4) O Propósito do Arrebatamento
Porque eles mesmos anunciam de nós qual a entrada que tivemos para convosco, e como dos ídolos vos convertestes a Deus, para servir o Deus vivo e verdadeiro, E esperar dos céus a seu Filho, a quem ressuscitou dentre os mortos, a saber, Jesus, que nos livra da ira futura. (1 Tes. 1.9-10)
A palavra grega da qual a passagem acima foi traduzida é “apo”. Literalmente, ela significa manter o sujeito (nós) afastado do tempo, do local, ou de qualquer relação com o evento em referência, neste caso a ira futura. Este verso é um dos muitos que explicam o propósito do Arrebatamento da Igreja, que é para estar escondida em segurança, fora do caminho, antes que Deus visite a Sua ira sobre a terra. Certo, mas quando a ira de Deus virá?
E os reis da terra, e os grandes, e os ricos, e os tribunos, e os poderosos, e todo o servo, e todo o livre, se esconderam nas cavernas e nas rochas das montanhas; E diziam aos montes e aos rochedos: Caí sobre nós, e escondei-nos do rosto daquele que está assentado sobre o trono, e da ira do Cordeiro; Porque é vindo o grande dia da sua ira; e quem poderá subsistir? (Apo 6.15-17)
Depois de Apocalipse 3, a igreja não é vista na terra até que voltemos com o Senhor no capítulo 19.14, como predito em 17.14. Em Apocalipse 4, João vê uma porta aberta no céu e lhe é ordenado: “Sobe aqui”. Instantaneamente ele se encontra, no espírito, diante do trono de Deus e no final dos tempos. Ele foi transportado para o tempo do Arrebatamento.
Ele vê 24 anciãos lá, assentados em seus próprios tronos ao redor do trono de Deus. Eles estão todos vestidos de branco com coroas de ouro em suas cabeças. Eles se curvam diante do Senhor e colocam suas coroas aos Seus pés dando honra e glória a Ele. No capítulo 5, eles chamam a si mesmo Reis e Sacerdotes quando cantam louvores a Deus. Por seus títulos, roupas, coroas, tronos e atividades, fica claro que eles representam a recém arrebatada igreja.

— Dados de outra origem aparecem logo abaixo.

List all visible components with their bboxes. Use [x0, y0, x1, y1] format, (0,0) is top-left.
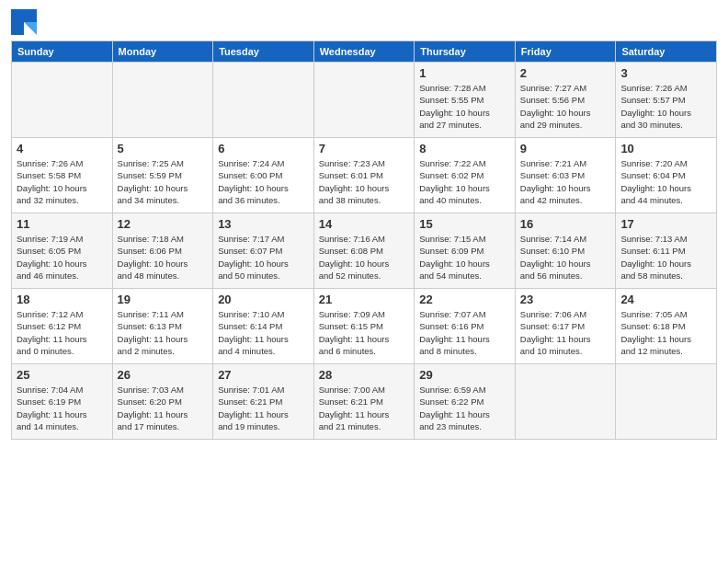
- day-number: 6: [218, 142, 309, 155]
- day-info: Sunrise: 7:00 AMSunset: 6:21 PMDaylight:…: [319, 384, 410, 432]
- calendar-cell: 8Sunrise: 7:22 AMSunset: 6:02 PMDaylight…: [415, 138, 516, 213]
- calendar-cell: 28Sunrise: 7:00 AMSunset: 6:21 PMDayligh…: [313, 364, 415, 440]
- calendar-cell: 18Sunrise: 7:12 AMSunset: 6:12 PMDayligh…: [12, 289, 113, 364]
- day-info: Sunrise: 7:17 AMSunset: 6:07 PMDaylight:…: [218, 233, 309, 282]
- calendar-cell: 1Sunrise: 7:28 AMSunset: 5:55 PMDaylight…: [415, 63, 516, 138]
- day-number: 9: [520, 142, 611, 155]
- calendar-cell: 17Sunrise: 7:13 AMSunset: 6:11 PMDayligh…: [616, 213, 717, 289]
- day-info: Sunrise: 7:05 AMSunset: 6:18 PMDaylight:…: [620, 308, 711, 357]
- calendar-cell: 26Sunrise: 7:03 AMSunset: 6:20 PMDayligh…: [112, 364, 213, 440]
- calendar-cell: 23Sunrise: 7:06 AMSunset: 6:17 PMDayligh…: [515, 289, 616, 364]
- day-number: 15: [419, 217, 510, 231]
- day-number: 13: [218, 217, 309, 231]
- calendar-cell: 24Sunrise: 7:05 AMSunset: 6:18 PMDayligh…: [616, 289, 717, 364]
- calendar-week-row: 18Sunrise: 7:12 AMSunset: 6:12 PMDayligh…: [12, 289, 717, 364]
- day-number: 24: [620, 293, 711, 306]
- page-container: SundayMondayTuesdayWednesdayThursdayFrid…: [0, 0, 728, 447]
- day-number: 25: [17, 368, 108, 382]
- day-number: 2: [520, 66, 611, 80]
- day-info: Sunrise: 7:10 AMSunset: 6:14 PMDaylight:…: [218, 308, 309, 357]
- calendar-cell: 14Sunrise: 7:16 AMSunset: 6:08 PMDayligh…: [313, 213, 415, 289]
- calendar-cell: [515, 364, 616, 440]
- svg-marker-2: [24, 22, 37, 35]
- day-info: Sunrise: 7:20 AMSunset: 6:04 PMDaylight:…: [620, 157, 711, 206]
- calendar-cell: 12Sunrise: 7:18 AMSunset: 6:06 PMDayligh…: [112, 213, 213, 289]
- calendar-cell: 21Sunrise: 7:09 AMSunset: 6:15 PMDayligh…: [313, 289, 415, 364]
- calendar-cell: 6Sunrise: 7:24 AMSunset: 6:00 PMDaylight…: [213, 138, 314, 213]
- day-number: 12: [118, 217, 209, 231]
- day-info: Sunrise: 7:15 AMSunset: 6:09 PMDaylight:…: [419, 233, 510, 282]
- day-number: 1: [419, 66, 510, 80]
- day-number: 29: [419, 368, 510, 382]
- day-info: Sunrise: 7:21 AMSunset: 6:03 PMDaylight:…: [520, 157, 611, 206]
- day-number: 8: [419, 142, 510, 155]
- day-info: Sunrise: 7:09 AMSunset: 6:15 PMDaylight:…: [319, 308, 410, 357]
- day-number: 4: [17, 142, 108, 155]
- calendar-table: SundayMondayTuesdayWednesdayThursdayFrid…: [11, 40, 717, 440]
- day-info: Sunrise: 7:23 AMSunset: 6:01 PMDaylight:…: [319, 157, 410, 206]
- column-header-tuesday: Tuesday: [213, 41, 314, 63]
- day-number: 19: [118, 293, 209, 306]
- calendar-cell: 29Sunrise: 6:59 AMSunset: 6:22 PMDayligh…: [415, 364, 516, 440]
- day-info: Sunrise: 7:06 AMSunset: 6:17 PMDaylight:…: [520, 308, 611, 357]
- calendar-cell: 27Sunrise: 7:01 AMSunset: 6:21 PMDayligh…: [213, 364, 314, 440]
- day-number: 7: [319, 142, 410, 155]
- column-header-wednesday: Wednesday: [313, 41, 415, 63]
- day-info: Sunrise: 7:25 AMSunset: 5:59 PMDaylight:…: [118, 157, 209, 206]
- calendar-week-row: 4Sunrise: 7:26 AMSunset: 5:58 PMDaylight…: [12, 138, 717, 213]
- day-info: Sunrise: 7:24 AMSunset: 6:00 PMDaylight:…: [218, 157, 309, 206]
- logo: [11, 9, 39, 35]
- svg-rect-0: [11, 9, 24, 35]
- day-info: Sunrise: 7:12 AMSunset: 6:12 PMDaylight:…: [17, 308, 108, 357]
- day-info: Sunrise: 7:26 AMSunset: 5:57 PMDaylight:…: [620, 82, 711, 131]
- day-number: 16: [520, 217, 611, 231]
- column-header-thursday: Thursday: [415, 41, 516, 63]
- day-number: 20: [218, 293, 309, 306]
- column-header-friday: Friday: [515, 41, 616, 63]
- day-info: Sunrise: 7:16 AMSunset: 6:08 PMDaylight:…: [319, 233, 410, 282]
- day-number: 27: [218, 368, 309, 382]
- svg-rect-1: [24, 9, 37, 22]
- day-number: 3: [620, 66, 711, 80]
- day-number: 28: [319, 368, 410, 382]
- calendar-cell: 2Sunrise: 7:27 AMSunset: 5:56 PMDaylight…: [515, 63, 616, 138]
- column-header-monday: Monday: [112, 41, 213, 63]
- day-info: Sunrise: 7:22 AMSunset: 6:02 PMDaylight:…: [419, 157, 510, 206]
- day-number: 10: [620, 142, 711, 155]
- calendar-cell: 5Sunrise: 7:25 AMSunset: 5:59 PMDaylight…: [112, 138, 213, 213]
- calendar-cell: 11Sunrise: 7:19 AMSunset: 6:05 PMDayligh…: [12, 213, 113, 289]
- calendar-cell: 25Sunrise: 7:04 AMSunset: 6:19 PMDayligh…: [12, 364, 113, 440]
- calendar-cell: [616, 364, 717, 440]
- calendar-week-row: 11Sunrise: 7:19 AMSunset: 6:05 PMDayligh…: [12, 213, 717, 289]
- calendar-cell: 9Sunrise: 7:21 AMSunset: 6:03 PMDaylight…: [515, 138, 616, 213]
- day-number: 17: [620, 217, 711, 231]
- day-info: Sunrise: 7:13 AMSunset: 6:11 PMDaylight:…: [620, 233, 711, 282]
- calendar-week-row: 1Sunrise: 7:28 AMSunset: 5:55 PMDaylight…: [12, 63, 717, 138]
- header: [11, 9, 717, 35]
- day-number: 22: [419, 293, 510, 306]
- calendar-cell: 15Sunrise: 7:15 AMSunset: 6:09 PMDayligh…: [415, 213, 516, 289]
- day-number: 23: [520, 293, 611, 306]
- day-info: Sunrise: 7:18 AMSunset: 6:06 PMDaylight:…: [118, 233, 209, 282]
- day-number: 26: [118, 368, 209, 382]
- calendar-cell: 16Sunrise: 7:14 AMSunset: 6:10 PMDayligh…: [515, 213, 616, 289]
- day-number: 21: [319, 293, 410, 306]
- day-info: Sunrise: 7:14 AMSunset: 6:10 PMDaylight:…: [520, 233, 611, 282]
- calendar-cell: [313, 63, 415, 138]
- calendar-cell: 4Sunrise: 7:26 AMSunset: 5:58 PMDaylight…: [12, 138, 113, 213]
- day-info: Sunrise: 7:01 AMSunset: 6:21 PMDaylight:…: [218, 384, 309, 432]
- day-info: Sunrise: 7:11 AMSunset: 6:13 PMDaylight:…: [118, 308, 209, 357]
- day-number: 11: [17, 217, 108, 231]
- day-number: 5: [118, 142, 209, 155]
- day-info: Sunrise: 7:27 AMSunset: 5:56 PMDaylight:…: [520, 82, 611, 131]
- column-header-saturday: Saturday: [616, 41, 717, 63]
- calendar-cell: [213, 63, 314, 138]
- calendar-cell: 19Sunrise: 7:11 AMSunset: 6:13 PMDayligh…: [112, 289, 213, 364]
- day-info: Sunrise: 7:03 AMSunset: 6:20 PMDaylight:…: [118, 384, 209, 432]
- calendar-cell: [112, 63, 213, 138]
- day-info: Sunrise: 7:04 AMSunset: 6:19 PMDaylight:…: [17, 384, 108, 432]
- day-number: 14: [319, 217, 410, 231]
- day-info: Sunrise: 7:07 AMSunset: 6:16 PMDaylight:…: [419, 308, 510, 357]
- calendar-cell: 13Sunrise: 7:17 AMSunset: 6:07 PMDayligh…: [213, 213, 314, 289]
- calendar-cell: 3Sunrise: 7:26 AMSunset: 5:57 PMDaylight…: [616, 63, 717, 138]
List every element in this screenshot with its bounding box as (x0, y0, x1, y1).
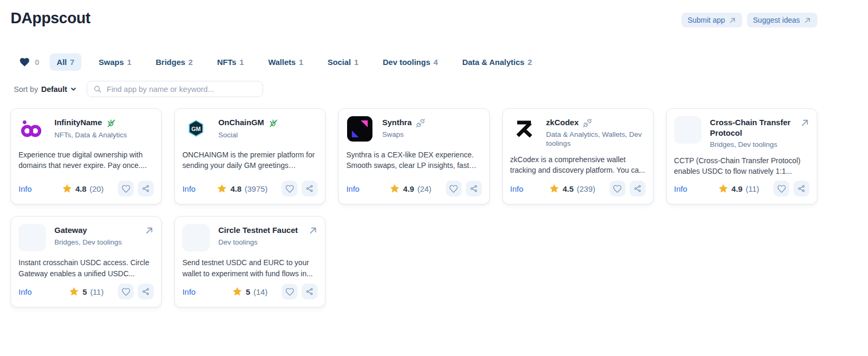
app-categories[interactable]: Swaps (382, 130, 481, 139)
app-card[interactable]: GM Circle Testnet Faucet (174, 216, 325, 307)
rating-count: (20) (90, 184, 104, 193)
info-link[interactable]: Info (346, 184, 359, 193)
share-button[interactable] (630, 181, 646, 196)
app-categories[interactable]: NFTs, Data & Analytics (54, 131, 154, 140)
submit-app-label: Submit app (687, 16, 725, 24)
app-card-header: GM OnChainGM (182, 116, 318, 144)
app-description: ONCHAINGM is the premier platform for se… (182, 149, 318, 171)
favorite-button[interactable] (282, 284, 297, 299)
heart-icon (122, 184, 130, 193)
zkcodex-logo-icon (512, 117, 536, 143)
sort-dropdown[interactable]: Sort by Default (14, 85, 77, 93)
filter-tab[interactable]: Swaps 1 (92, 53, 138, 71)
app-rating[interactable]: 4.8 (20) (62, 183, 104, 194)
heart-icon (19, 57, 30, 68)
app-rating[interactable]: 4.9 (11) (718, 183, 759, 194)
filter-tab-label: Bridges (156, 58, 185, 67)
favorites-filter[interactable]: 0 (11, 52, 39, 72)
info-link[interactable]: Info (182, 287, 195, 296)
app-card[interactable]: GM Synthra (338, 108, 489, 204)
favorite-button[interactable] (118, 284, 134, 299)
rating-count: (14) (254, 287, 268, 296)
rating-value: 4.9 (403, 184, 414, 193)
app-title-block: Circle Testnet Faucet Dev toolings (218, 224, 318, 251)
filter-tab[interactable]: Bridges 2 (149, 53, 200, 71)
app-card[interactable]: GM InfinityName (11, 108, 162, 204)
app-title-block: zkCodex Data & Analytics, Wallets, Dev t… (546, 116, 646, 148)
app-categories[interactable]: Data & Analytics, Wallets, Dev toolings (546, 130, 646, 148)
app-rating[interactable]: 5 (11) (69, 286, 104, 297)
app-name: InfinityName (54, 117, 102, 128)
share-icon (633, 184, 642, 193)
onchaingm-logo-icon: GM (183, 116, 209, 144)
info-link[interactable]: Info (18, 287, 32, 296)
filter-tab-label: Swaps (99, 58, 124, 67)
app-rating[interactable]: 4.8 (3975) (217, 183, 267, 194)
filter-tab[interactable]: NFTs 1 (210, 53, 251, 71)
favorite-button[interactable] (610, 181, 626, 196)
infinityname-logo-icon (19, 117, 45, 143)
rating-value: 4.8 (230, 184, 241, 193)
favorite-button[interactable] (446, 181, 462, 196)
share-button[interactable] (138, 284, 154, 299)
app-description: Instant crosschain USDC access. Circle G… (18, 257, 154, 279)
circle-logo-icon (185, 226, 207, 249)
app-logo: GM (18, 116, 46, 144)
share-button[interactable] (466, 181, 482, 196)
chevron-down-icon (70, 86, 77, 92)
submit-app-button[interactable]: Submit app (682, 13, 742, 27)
app-card[interactable]: GM Gateway (11, 216, 162, 307)
app-categories[interactable]: Bridges, Dev toolings (710, 140, 809, 149)
app-name: Circle Testnet Faucet (218, 225, 298, 236)
filter-tab[interactable]: Wallets 1 (262, 53, 310, 71)
share-button[interactable] (302, 181, 318, 196)
suggest-ideas-button[interactable]: Suggest ideas (747, 13, 817, 27)
page-header: DAppscout Submit app Suggest ideas (11, 10, 817, 27)
app-card-footer: Info 4.5 (239) (510, 176, 646, 196)
star-icon (217, 183, 227, 194)
toolbar: Sort by Default (11, 81, 817, 97)
app-logo: GM (18, 224, 46, 251)
app-card-header: GM Gateway (18, 224, 154, 251)
app-rating[interactable]: 5 (14) (232, 286, 267, 297)
app-categories[interactable]: Social (218, 131, 318, 140)
rating-count: (3975) (245, 184, 267, 193)
app-rating[interactable]: 4.9 (24) (389, 183, 432, 194)
share-icon (305, 184, 314, 193)
app-card[interactable]: GM OnChainGM (174, 108, 325, 204)
rating-value: 5 (82, 287, 87, 296)
app-logo: GM (510, 116, 538, 144)
synthra-logo-icon (347, 116, 372, 144)
info-link[interactable]: Info (510, 184, 524, 193)
app-name: Cross-Chain Transfer Protocol (710, 117, 796, 138)
share-icon (305, 287, 314, 296)
app-categories[interactable]: Dev toolings (218, 238, 318, 247)
info-link[interactable]: Info (182, 184, 195, 193)
star-icon (389, 183, 400, 194)
app-logo: GM (346, 116, 374, 144)
favorite-button[interactable] (118, 181, 134, 196)
app-card[interactable]: GM zkCodex (502, 108, 654, 204)
app-categories[interactable]: Bridges, Dev toolings (54, 238, 154, 247)
filter-tab[interactable]: Social 1 (321, 53, 366, 71)
app-description: Experience true digital ownership with d… (18, 149, 154, 171)
app-card[interactable]: GM Cross-Chain Transfer Protocol (666, 108, 817, 204)
app-title-block: OnChainGM Social (218, 116, 318, 144)
share-button[interactable] (794, 181, 809, 196)
share-button[interactable] (302, 284, 318, 299)
star-icon (62, 183, 72, 194)
share-button[interactable] (138, 181, 154, 196)
rating-count: (11) (90, 287, 104, 296)
search-input[interactable] (107, 85, 257, 93)
app-card-footer: Info 4.9 (24) (346, 176, 481, 196)
app-card-header: GM zkCodex (510, 116, 646, 148)
favorite-button[interactable] (282, 181, 297, 196)
info-link[interactable]: Info (18, 184, 32, 193)
info-link[interactable]: Info (674, 184, 687, 193)
app-rating[interactable]: 4.5 (239) (549, 183, 595, 194)
favorite-button[interactable] (773, 181, 789, 196)
filter-tab[interactable]: Data & Analytics 2 (455, 53, 539, 71)
filter-tab[interactable]: All 7 (50, 53, 81, 71)
search-box (87, 81, 263, 97)
filter-tab[interactable]: Dev toolings 4 (376, 53, 445, 71)
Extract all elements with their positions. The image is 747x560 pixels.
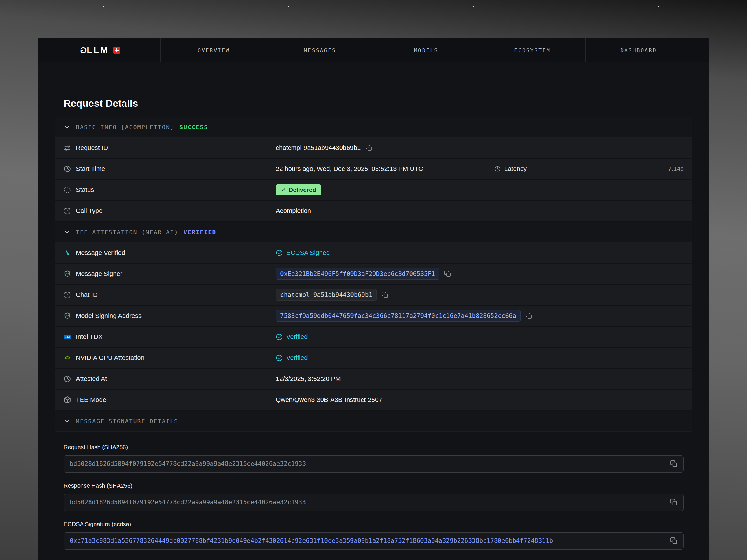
- copy-icon[interactable]: [444, 270, 451, 277]
- loader-circle-icon: [63, 186, 71, 194]
- copy-icon[interactable]: [365, 144, 372, 151]
- swiss-flag-icon: [113, 47, 120, 54]
- status-badge-success: SUCCESS: [179, 124, 208, 131]
- nav-spacer: [692, 38, 709, 62]
- model-signing-address-value: 7583cf9a59ddb0447659fac34c366e78117a2794…: [276, 310, 520, 322]
- package-icon: [63, 396, 71, 404]
- row-label: Call Type: [76, 207, 102, 215]
- row-label: Attested At: [76, 375, 107, 383]
- row-label: Intel TDX: [76, 333, 102, 341]
- message-signer-address: 0xEe321Bb2E496F5ff09D3aF29D3eb6c3d706535…: [276, 268, 439, 280]
- svg-text:intel: intel: [65, 336, 70, 339]
- row-intel-tdx: intel Intel TDX Verified: [55, 327, 692, 348]
- copy-icon[interactable]: [670, 537, 677, 544]
- logo[interactable]: GLLM: [38, 38, 161, 62]
- row-status: Status Delivered: [55, 180, 692, 201]
- latency-value: 7.14s: [668, 165, 684, 173]
- chevron-down-icon: [63, 229, 71, 236]
- tee-model-value: Qwen/Qwen3-30B-A3B-Instruct-2507: [276, 396, 382, 404]
- nvidia-logo-icon: [63, 354, 71, 362]
- logo-text: GLLM: [78, 45, 109, 55]
- call-type-value: Acompletion: [276, 207, 311, 215]
- response-hash-value: bd5028d1826d5094f079192e54778cd22a9a99a9…: [70, 499, 306, 506]
- check-circle-icon: [276, 354, 283, 362]
- clock-icon: [63, 375, 71, 383]
- row-label: Status: [76, 186, 94, 194]
- shield-check-icon: [63, 312, 71, 320]
- shield-check-icon: [63, 270, 71, 278]
- nav-item-dashboard[interactable]: DASHBOARD: [586, 38, 692, 62]
- row-label: Start Time: [76, 165, 105, 173]
- ecdsa-signature-box: 0xc71a3c983d1a5367783264449dc0027788bf42…: [63, 532, 684, 550]
- field-label: Request Hash (SHA256): [63, 444, 684, 451]
- copy-icon[interactable]: [525, 312, 532, 319]
- row-model-signing-address: Model Signing Address 7583cf9a59ddb04476…: [55, 306, 692, 327]
- nvidia-verified-status: Verified: [276, 354, 308, 362]
- request-hash-box: bd5028d1826d5094f079192e54778cd22a9a99a9…: [63, 455, 684, 473]
- row-label: Model Signing Address: [76, 312, 141, 320]
- ecdsa-signature-value: 0xc71a3c983d1a5367783264449dc0027788bf42…: [70, 537, 553, 544]
- nav-item-overview[interactable]: OVERVIEW: [161, 38, 267, 62]
- chat-id-value: chatcmpl-9a51ab94430b69b1: [276, 289, 377, 301]
- clock-icon: [63, 165, 71, 173]
- top-nav: GLLM OVERVIEW MESSAGES MODELS ECOSYSTEM …: [38, 38, 709, 62]
- row-label: Message Verified: [76, 249, 125, 257]
- latency-label-group: Latency: [494, 165, 527, 173]
- arrows-right-left-icon: [63, 144, 71, 152]
- main-content: Request Details BASIC INFO [ACOMPLETION]…: [38, 62, 709, 560]
- ecdsa-signed-status: ECDSA Signed: [276, 249, 330, 257]
- section-header-tee-attestation[interactable]: TEE ATTESTATION (NEAR AI) VERIFIED: [55, 222, 692, 243]
- row-message-verified: Message Verified ECDSA Signed: [55, 243, 692, 264]
- section-header-basic-info[interactable]: BASIC INFO [ACOMPLETION] SUCCESS: [55, 117, 692, 138]
- row-tee-model: TEE Model Qwen/Qwen3-30B-A3B-Instruct-25…: [55, 390, 692, 411]
- row-call-type: Call Type Acompletion: [55, 201, 692, 222]
- section-title: TEE ATTESTATION (NEAR AI): [76, 229, 178, 236]
- check-circle-icon: [276, 249, 283, 257]
- field-label: Response Hash (SHA256): [63, 482, 684, 489]
- scan-icon: [63, 207, 71, 215]
- copy-icon[interactable]: [381, 291, 388, 298]
- check-icon: [280, 187, 286, 192]
- intel-tdx-verified-status: Verified: [276, 333, 308, 341]
- row-label: Chat ID: [76, 291, 98, 299]
- row-start-time: Start Time 22 hours ago, Wed, Dec 3, 202…: [55, 159, 692, 180]
- row-label: Message Signer: [76, 270, 122, 278]
- nav-item-models[interactable]: MODELS: [373, 38, 480, 62]
- field-label: ECDSA Signature (ecdsa): [63, 521, 684, 528]
- section-title: BASIC INFO [ACOMPLETION]: [76, 124, 174, 131]
- app-window: GLLM OVERVIEW MESSAGES MODELS ECOSYSTEM …: [38, 38, 709, 560]
- signature-details-panel: Request Hash (SHA256) bd5028d1826d5094f0…: [55, 432, 692, 560]
- copy-icon[interactable]: [670, 499, 677, 506]
- scan-icon: [63, 291, 71, 299]
- ecdsa-signature-field: ECDSA Signature (ecdsa) 0xc71a3c983d1a53…: [63, 521, 684, 550]
- row-label: Request ID: [76, 144, 108, 152]
- activity-icon: [63, 249, 71, 257]
- nav-item-ecosystem[interactable]: ECOSYSTEM: [480, 38, 586, 62]
- chevron-down-icon: [63, 124, 71, 131]
- clock-icon: [494, 166, 501, 172]
- check-circle-icon: [276, 334, 283, 340]
- row-chat-id: Chat ID chatcmpl-9a51ab94430b69b1: [55, 285, 692, 306]
- latency-label: Latency: [504, 165, 527, 173]
- status-badge-verified: VERIFIED: [183, 229, 216, 236]
- row-request-id: Request ID chatcmpl-9a51ab94430b69b1: [55, 138, 692, 159]
- intel-logo-icon: intel: [63, 333, 71, 341]
- delivered-badge: Delivered: [276, 184, 321, 195]
- request-hash-value: bd5028d1826d5094f079192e54778cd22a9a99a9…: [70, 460, 306, 467]
- nav-item-messages[interactable]: MESSAGES: [267, 38, 373, 62]
- copy-icon[interactable]: [670, 460, 677, 468]
- chevron-down-icon: [63, 418, 71, 425]
- request-id-value: chatcmpl-9a51ab94430b69b1: [276, 144, 361, 152]
- section-header-message-signature[interactable]: MESSAGE SIGNATURE DETAILS: [55, 411, 692, 432]
- response-hash-box: bd5028d1826d5094f079192e54778cd22a9a99a9…: [63, 494, 684, 511]
- start-time-value: 22 hours ago, Wed, Dec 3, 2025, 03:52:13…: [276, 165, 490, 173]
- section-title: MESSAGE SIGNATURE DETAILS: [76, 418, 178, 425]
- response-hash-field: Response Hash (SHA256) bd5028d1826d5094f…: [63, 482, 684, 511]
- row-label: TEE Model: [76, 396, 108, 404]
- attested-at-value: 12/3/2025, 3:52:20 PM: [276, 375, 341, 383]
- page-title: Request Details: [63, 98, 684, 109]
- request-hash-field: Request Hash (SHA256) bd5028d1826d5094f0…: [63, 444, 684, 473]
- row-message-signer: Message Signer 0xEe321Bb2E496F5ff09D3aF2…: [55, 264, 692, 285]
- row-nvidia-gpu-attestation: NVIDIA GPU Attestation Verified: [55, 348, 692, 369]
- row-attested-at: Attested At 12/3/2025, 3:52:20 PM: [55, 369, 692, 390]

Existem quatro visões do Trono de Deus no Antigo Testamento. Aquelas em Isaías 6.1-4 e Ezequiel 1 e 10 não incluem esses 24 anciãos. A visão em Daniel 7.9-10, uma visão do tempo do fim, dá pistas de múltiplos tronos, mas não oferece detalhes. Mas, no livro de Apocalipse eles são mencionados 12 vezes. Algum grupo chegou ao céu que não estava lá no tempo do Antigo Testamento, e 12 é o número do governo. É a Igreja, vinda para governar e reinar com Cristo.
Então, a Igreja é arrebatada no capítulo 4, e é mostrada no céu no capítulo 5, enquanto na terra a ira de Deus é liberada no capítulo 6, como a passagem acima declara.
A primeira carta de Paulo aos Tessalonicenses foi escrita em 51 AD e contém a primeira menção clara jamais feita de um Arrebatamento. Nem Jesus nem os Discípulos jamais o ensinaram. Sua existência foi mantida em segredo até então, assim como seu tempo exato é segredo até hoje. Muitos dos enganos cometidos sobre o tempo do arrebatamento vêm de tentativas fúteis de descobrir passagens dos Evangelhos que o ensinem, como veremos em nossa discussão sobre a Segunda Vinda.
Achamos que o Arrebatamento é o componente único mais importante da profecia dos Tempos do Fim, e para nós ela é. Então, porque Jesus nunca a mencionou? 1 Cor 2.6-10 nos dá a resposta: Todavia falamos sabedoria entre os perfeitos; não, porém, a sabedoria deste mundo, nem dos príncipes deste mundo, que se aniquilam; Mas falamos a sabedoria de Deus, oculta em mistério, a qual Deus ordenou antes dos séculos para nossa glória; A qual nenhum dos príncipes deste mundo conheceu; porque, se a conhecessem, nunca crucificariam ao Senhor da glória. Mas, como está escrito: As coisas que o olho não viu, e o ouvido não ouviu, e não subiram ao coração do homem, são as que Deus preparou para os que o amam. Mas Deus no-las revelou pelo seu Espírito; porque o Espírito penetra todas as coisas, ainda as profundezas de Deus.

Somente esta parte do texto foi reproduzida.